### Your objective
Copy all the entries below exactly, but not the pictures.

### Material shown
|---|

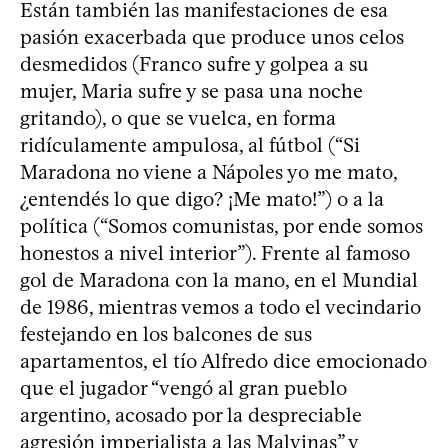
Están también las manifestaciones de esa
pasión exacerbada que produce unos celos
desmedidos (Franco sufre y golpea a su
mujer, Maria sufre y se pasa una noche
gritando), o que se vuelca, en forma
ridículamente ampulosa, al fútbol (“Si
Maradona no viene a Nápoles yo me mato,
¿entendés lo que digo? ¡Me mato!”) o a la
política (“Somos comunistas, por ende somos
honestos a nivel interior”). Frente al famoso
gol de Maradona con la mano, en el Mundial
de 1986, mientras vemos a todo el vecindario
festejando en los balcones de sus
apartamentos, el tío Alfredo dice emocionado
que el jugador “vengó al gran pueblo
argentino, acosado por la despreciable
agresión imperialista a las Malvinas” y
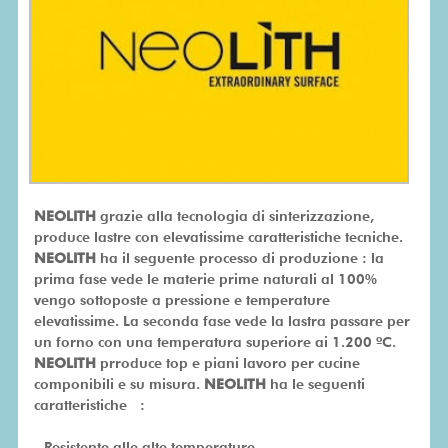
SU
MISURA
PRONTA
CONSEGNA
PROMO
NEOLITH
grazie alla tecnologia di sinterizzazione,
produce lastre con elevatissime caratteristiche tecniche.
NEOLITH
ha il seguente processo di produzione : la
prima fase vede le materie prime naturali al 100%
vengo sottoposte a pressione e temperature
elevatissime. La seconda fase vede la lastra passare per
un forno con una temperatura superiore ai 1.200 ºC.
NEOLITH
prroduce top e piani lavoro per cucine
componibili e su misura.
NEOLITH
ha le seguenti
caratteristiche :
- Resistente alle alte temperature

|---|

### Reply to the task
Están también las manifestaciones de esa
pasión exacerbada que produce unos celos
desmedidos (Franco sufre y golpea a su
mujer, Maria sufre y se pasa una noche
gritando), o que se vuelca, en forma
ridículamente ampulosa, al fútbol (“Si
Maradona no viene a Nápoles yo me mato,
¿entendés lo que digo? ¡Me mato!”) o a la
política (“Somos comunistas, por ende somos
honestos a nivel interior”). Frente al famoso
gol de Maradona con la mano, en el Mundial
de 1986, mientras vemos a todo el vecindario
festejando en los balcones de sus
apartamentos, el tío Alfredo dice emocionado
que el jugador “vengó al gran pueblo
argentino, acosado por la despreciable
agresión imperialista a las Malvinas” y
SU
MISURA
PRONTA
CONSEGNA
PROMO
NEOLITH
grazie alla tecnologia di sinterizzazione,
produce lastre con elevatissime caratteristiche tecniche.
NEOLITH
ha il seguente processo di produzione : la
prima fase vede le materie prime naturali al 100%
vengo sottoposte a pressione e temperature
elevatissime. La seconda fase vede la lastra passare per
un forno con una temperatura superiore ai 1.200 ºC.
NEOLITH
prroduce top e piani lavoro per cucine
componibili e su misura.
NEOLITH
ha le seguenti
caratteristiche :
- Resistente alle alte temperature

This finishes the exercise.